• Information shown:
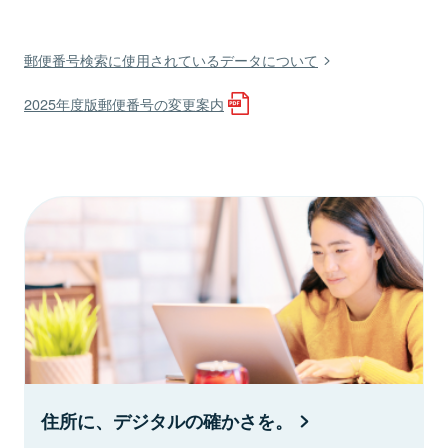
郵便番号検索に使用されているデータについて
2025年度版郵便番号の変更案内
住所に、デジタルの確かさを。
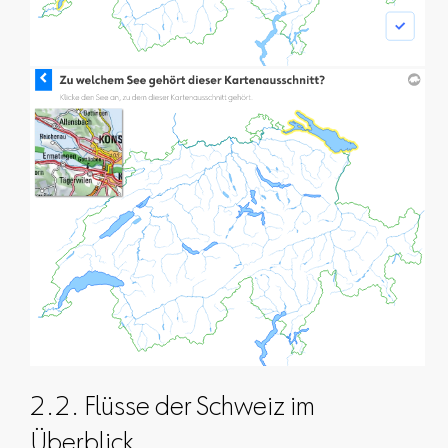
2.2. Flüsse der Schweiz im
Überblick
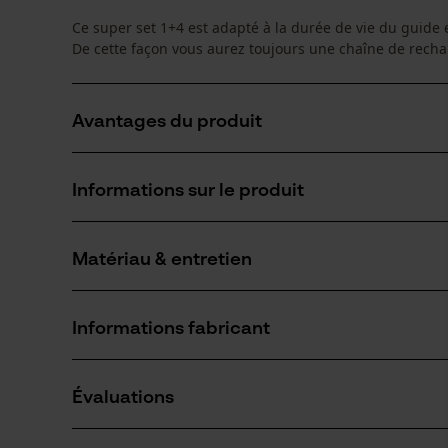
Ce super set 1+4 est adapté à la durée de vie du guide 
De cette façon vous aurez toujours une chaîne de rech
Avantages du produit
Ce guide VersaCut de Oregon est plus léger que les g
Informations sur le produit
Pignon innovant avec roulement ne nécessitant pas 
graissage LubriTech#8498
Ces chaînes permettent une réduction de vibration de
Matériau & entretien
Détails du produit
Groupe dâge
Informations fabricant
adulte
Matériau
Si vous avez des questions ou des problèmes ave
Revêtement de surface
Évaluations
n'hésitez pas à nous contacter par téléphone au 
Surface huilée, Surface vernie
Nombre déléments propulseurs
68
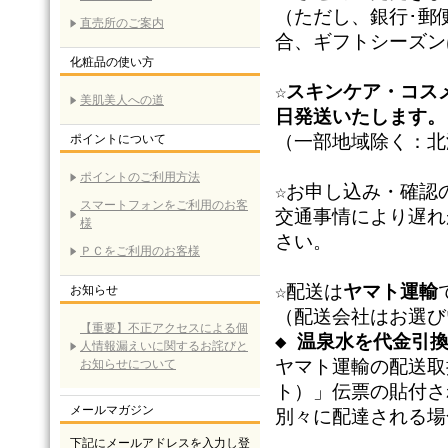
（ただし、銀行･郵
直売所のご案内
合、ギフトシーズン
化粧品の使い方
☆スキンケア・コス
美肌美人への道
日発送いたします。
（一部地域除く：北
ポイントについて
ポイントのご利用方法
☆
お申し込み・確認
スマートフォンをご利用のお客
交通事情により遅れ
様
さい。
ＰＣをご利用のお客様
☆
配送は
ヤマト運輸
お知らせ
（配送会社はお選び
【重要】不正アクセスによる個
◆ 温泉水を代金引
人情報漏えいに関するお詫びと
ヤマト運輸の配送取
お知らせについて
ト）」伝票の貼付さ
メールマガジン
別々に配達される場
下記にメールアドレスを入力し登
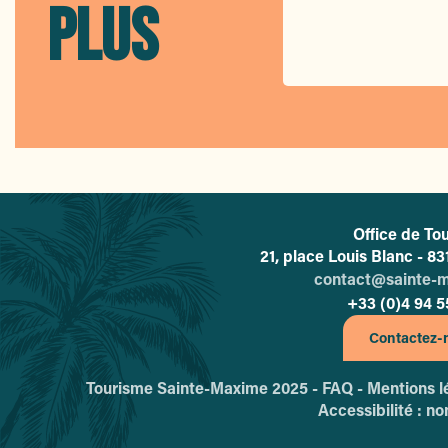
PLUS
Office de To
L'o
21, place Louis Blanc - 
contact@sainte-
+33 (0)4 94 5
Contactez-
Tourisme Sainte-Maxime 2025 -
FAQ -
Mentions l
Accessibilité : n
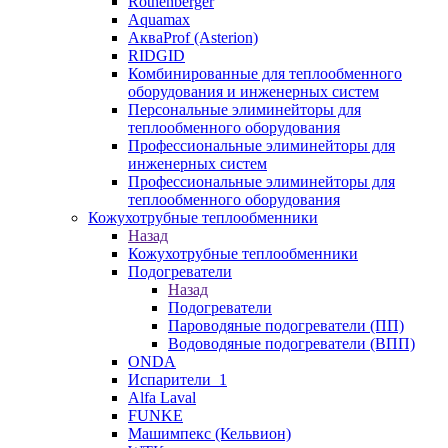
Rothenberger
Aquamax
АкваProf (Asterion)
RIDGID
Комбинированные для теплообменного
оборудования и инженерных систем
Персональные элиминейторы для
теплообменного оборудования
Профессиональные элиминейторы для
инженерных систем
Профессиональные элиминейторы для
теплообменного оборудования
Кожухотрубные теплообменники
Назад
Кожухотрубные теплообменники
Подогреватели
Назад
Подогреватели
Пароводяные подогреватели (ПП)
Водоводяные подогреватели (ВПП)
ONDA
Испарители_1
Alfa Laval
FUNKE
Машимпекс (Кельвион)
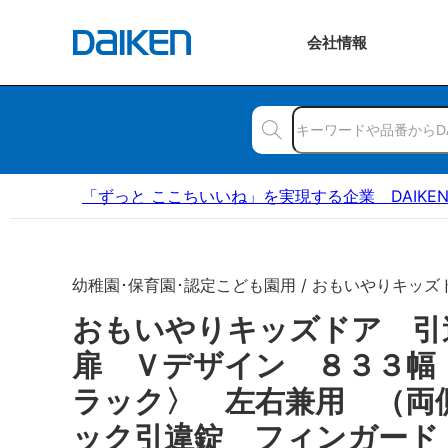
会社
情報
「ずっと ここちいいね」を実現する企業 DAIKE
幼稚園･保育園･認定こども園用 / おもいやりキッズ
おもいやりキッズドア 
扉 Ｖデザイン ８３３幅
ラック〉 左右兼用 （両
ック引違錠 フィンガード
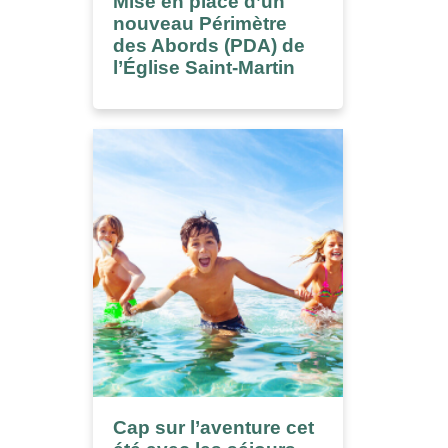
Mise en place d’un
nouveau Périmètre
des Abords (PDA) de
l’Église Saint-Martin
Cap sur l’aventure cet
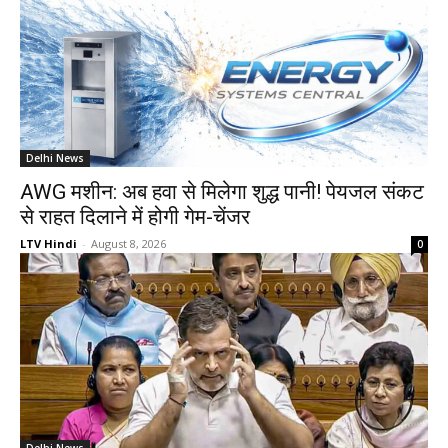
Delhi News
AWG मशीन: अब हवा से मिलेगा शुद्ध पानी! पेयजल संकट
से राहत दिलाने में होगी गेम-चेंजर
LTV Hindi
-
August 8, 2026
0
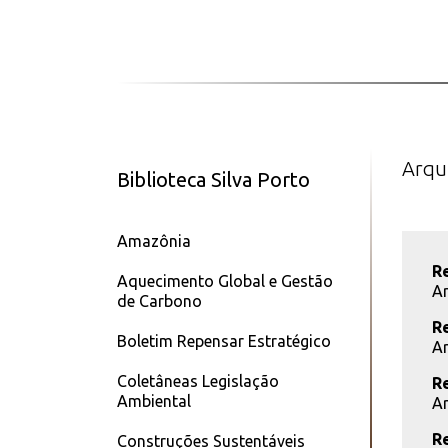
Arqu
Biblioteca Silva Porto
Amazônia
R
Aquecimento Global e Gestão
Ar
de Carbono
R
Boletim Repensar Estratégico
Ar
Coletâneas Legislação
R
Ambiental
Ar
R
Construções Sustentáveis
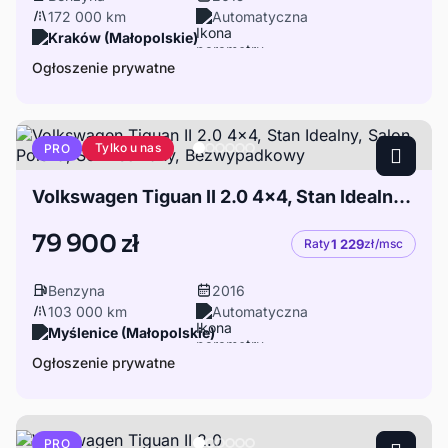
172 000 km
Automatyczna
Kraków (Małopolskie)
Ogłoszenie prywatne
Tylko u nas
PRO
Volkswagen Tiguan II 2.0 4x4, Stan Idealny, Salon Polska, Serwisowany, Bezwypadkowy
79 900 zł
Raty
1 229
zł/msc
Benzyna
2016
103 000 km
Automatyczna
Myślenice (Małopolskie)
Ogłoszenie prywatne
PRO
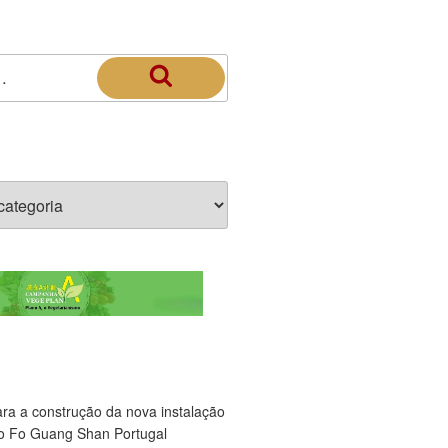
ara a construção da nova instalação
o Fo Guang Shan Portugal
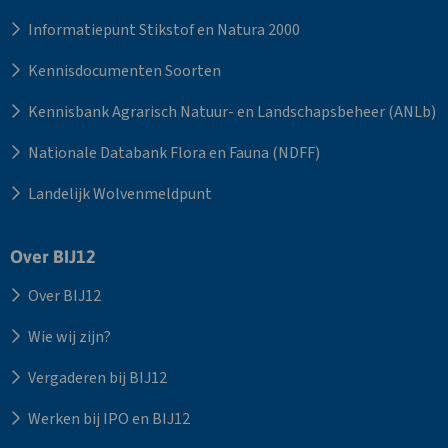
Informatiepunt Stikstof en Natura 2000
Kennisdocumenten Soorten
Kennisbank Agrarisch Natuur- en Landschapsbeheer (ANLb)
Nationale Databank Flora en Fauna (NDFF)
Landelijk Wolvenmeldpunt
Over BIJ12
Over BIJ12
Wie wij zijn?
Vergaderen bij BIJ12
Werken bij IPO en BIJ12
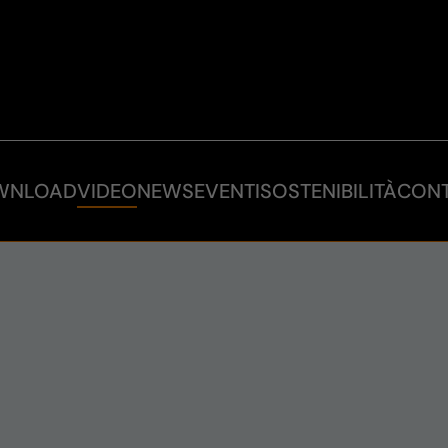
WNLOAD
VIDEO
NEWS
EVENTI
SOSTENIBILITÀ
CONT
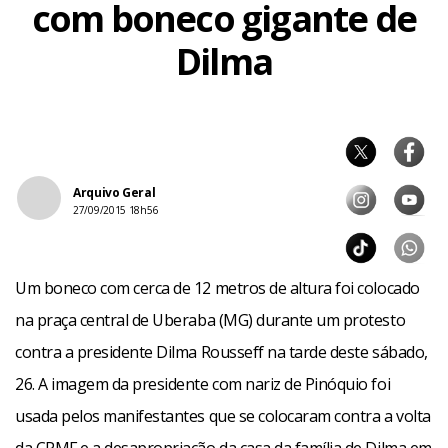
com boneco gigante de
Dilma
Arquivo Geral
27/09/2015 18h56
Um boneco com cerca de 12 metros de altura foi colocado
na praça central de Uberaba (MG) durante um protesto
contra a presidente Dilma Rousseff na tarde deste sábado,
26. A imagem da presidente com nariz de Pinóquio foi
usada pelos manifestantes que se colocaram contra a volta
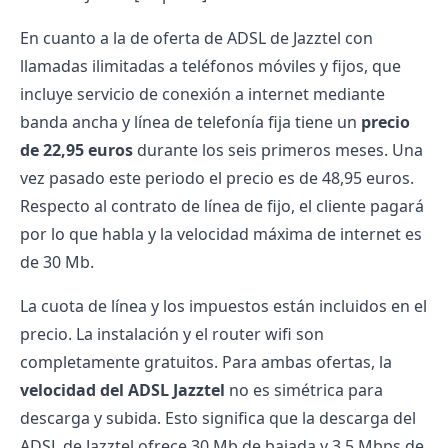
En cuanto a la de oferta de ADSL de Jazztel con
llamadas ilimitadas a teléfonos móviles y fijos, que
incluye servicio de conexión a internet mediante
banda ancha y línea de telefonía fija tiene un
precio
de 22,95 euros
durante los seis primeros meses. Una
vez pasado este periodo el precio es de 48,95 euros.
Respecto al contrato de línea de fijo, el cliente pagará
por lo que habla y la velocidad máxima de internet es
de 30 Mb.
La cuota de línea y los impuestos están incluidos en el
precio. La instalación y el router wifi son
completamente gratuitos. Para ambas ofertas, la
velocidad del ADSL Jazztel
no es simétrica para
descarga y subida. Esto significa que la descarga del
ADSL de Jazztel ofrece 30 Mb de bajada y 3,5 Mbps de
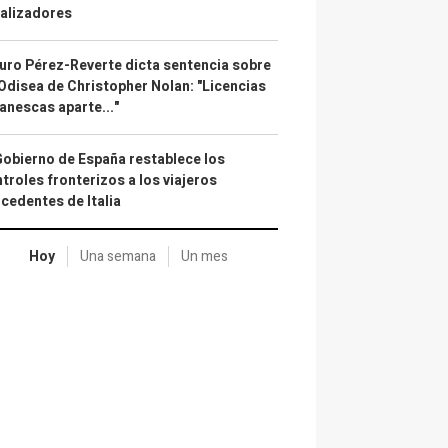
alizadores
uro Pérez-Reverte dicta sentencia sobre
Odisea de Christopher Nolan: "Licencias
anescas aparte..."
Gobierno de España restablece los
troles fronterizos a los viajeros
cedentes de Italia
Hoy
Una semana
Un mes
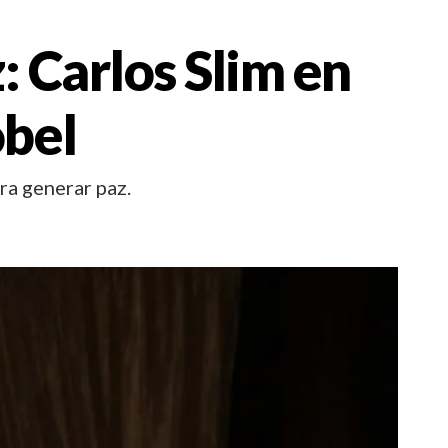
 Carlos Slim en
bel
ra generar paz.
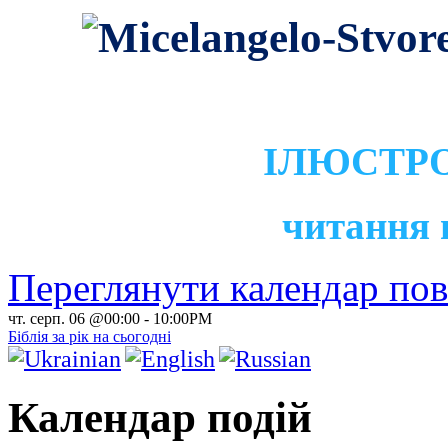
ІЛЮСТРО
читання 
Переглянути календар по
чт. серп. 06 @00:00
-
10:00PM
Біблія за рік на сьогодні
Календар подій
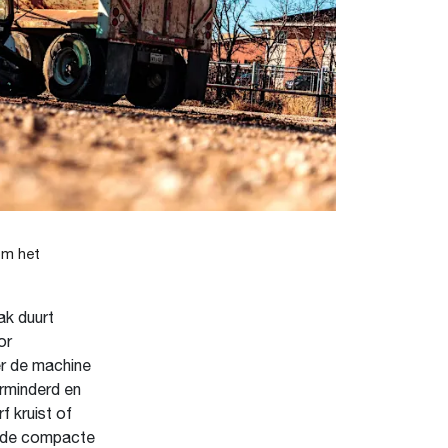
om het
ak duurt
or
r de machine
rminderd en
f kruist of
n de compacte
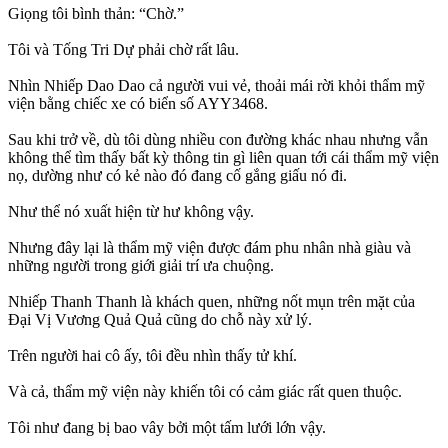
Giọng tôi bình thản: “Chờ.”
Tôi và Tống Tri Dự phải chờ rất lâu.
Nhìn Nhiếp Dao Dao cả người vui vẻ, thoải mái rời khỏi thẩm mỹ
viện bằng chiếc xe có biển số AYY3468.
Sau khi trở về, dù tôi dùng nhiều con đường khác nhau nhưng vẫn
không thể tìm thấy bất kỳ thông tin gì liên quan tới cái thẩm mỹ viện
nọ, dường như có kẻ nào đó đang cố gắng giấu nó đi.
Như thể nó xuất hiện từ hư không vậy.
Nhưng đây lại là thẩm mỹ viện được đám phu nhân nhà giàu và
những người trong giới giải trí ưa chuộng.
Nhiếp Thanh Thanh là khách quen, những nốt mụn trên mặt của
Đại Vị Vương Quả Quả cũng do chỗ này xử lý.
Trên người hai cô ấy, tôi đều nhìn thấy tử khí.
Và cả, thẩm mỹ viện này khiến tôi có cảm giác rất quen thuộc.
Tôi như đang bị bao vây bởi một tấm lưới lớn vậy.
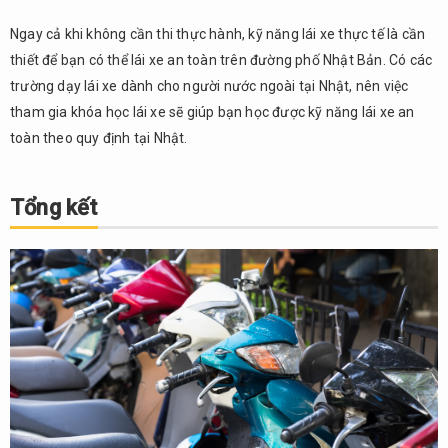
Ngay cả khi không cần thi thực hành, kỹ năng lái xe thực tế là cần
thiết để bạn có thể lái xe an toàn trên đường phố Nhật Bản. Có các
trường dạy lái xe dành cho người nước ngoài tại Nhật, nên việc
tham gia khóa học lái xe sẽ giúp bạn học được kỹ năng lái xe an
toàn theo quy định tại Nhật.
Tổng kết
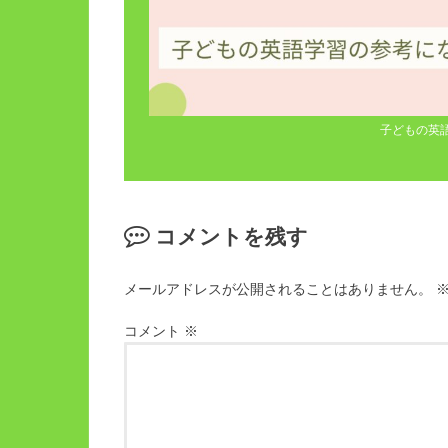
子どもの英
コメントを残す
メールアドレスが公開されることはありません。
コメント
※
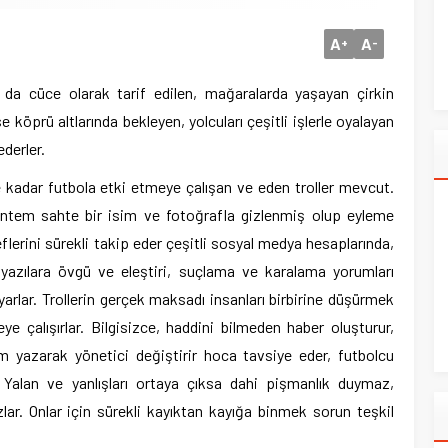
A
A
+
-
a da cüce olarak tarif edilen, mağaralarda yaşayan çirkin
se köprü altlarında bekleyen, yolcuları çeşitli işlerle oyalayan
ederler.
 kadar futbola etki etmeye çalışan ve eden troller mevcut.
yöntem sahte bir isim ve fotoğrafla gizlenmiş olup eyleme
lerini sürekli takip eder çeşitli sosyal medya hesaplarında,
yazılara övgü ve eleştiri, suçlama ve karalama yorumları
arlar. Trollerin gerçek maksadı insanları birbirine düşürmek
ye çalışırlar. Bilgisizce, haddini bilmeden haber oluşturur,
um yazarak yönetici değiştirir hoca tavsiye eder, futbolcu
 Yalan ve yanlışları ortaya çıksa dahi pişmanlık duymaz,
ar. Onlar için sürekli kayıktan kayığa binmek sorun teşkil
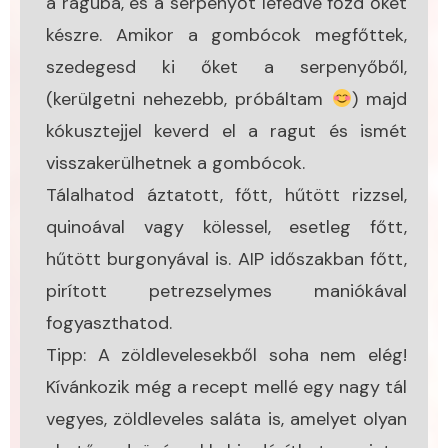
a raguba, és a serpenyőt lefedve főzd őket
készre. Amikor a gombócok megfőttek,
szedegesd ki őket a serpenyőből,
(kerülgetni nehezebb, próbáltam
) majd
kókusztejjel keverd el a ragut és ismét
visszakerülhetnek a gombócok.
Tálalhatod áztatott, főtt, hűtött rizzsel,
quinoával vagy kölessel, esetleg főtt,
hűtött burgonyával is. AIP időszakban főtt,
pirított petrezselymes maniókával
fogyaszthatod.
Tipp: A zöldlevelesekből soha nem elég!
Kívánkozik még a recept mellé egy nagy tál
vegyes, zöldleveles saláta is, amelyet olyan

• How to complete this task: Copy only what lies between the line with "Biblioteca Silva Porto" and the line with "na praça central", those two lines included, exactly as given above; pictures stay out.

• Task result:
Biblioteca Silva Porto
Amazônia
R
Aquecimento Global e Gestão
Ar
de Carbono
R
Boletim Repensar Estratégico
Ar
Coletâneas Legislação
R
Ambiental
Ar
R
Construções Sustentáveis
172 000 km
Automatyczna
Kraków (Małopolskie)
Ogłoszenie prywatne
Tylko u nas
PRO
Volkswagen Tiguan II 2.0 4x4, Stan Idealny, Salon Polska, Serwisowany, Bezwypadkowy
79 900 zł
Raty
1 229
zł/msc
Benzyna
2016
103 000 km
Automatyczna
Myślenice (Małopolskie)
Ogłoszenie prywatne
PRO
ara a construção da nova instalação
o Fo Guang Shan Portugal
Informatiepunt Stikstof en Natura 2000
Kennisdocumenten Soorten
Kennisbank Agrarisch Natuur- en Landschapsbeheer (ANLb)
Nationale Databank Flora en Fauna (NDFF)
Landelijk Wolvenmeldpunt
Over BIJ12
Over BIJ12
Wie wij zijn?
Vergaderen bij BIJ12
Werken bij IPO en BIJ12
WNLOAD
VIDEO
NEWS
EVENTI
SOSTENIBILITÀ
CONT
com boneco gigante de
Dilma
Arquivo Geral
27/09/2015 18h56
Um boneco com cerca de 12 metros de altura foi colocado
na praça central de Uberaba (MG) durante um protesto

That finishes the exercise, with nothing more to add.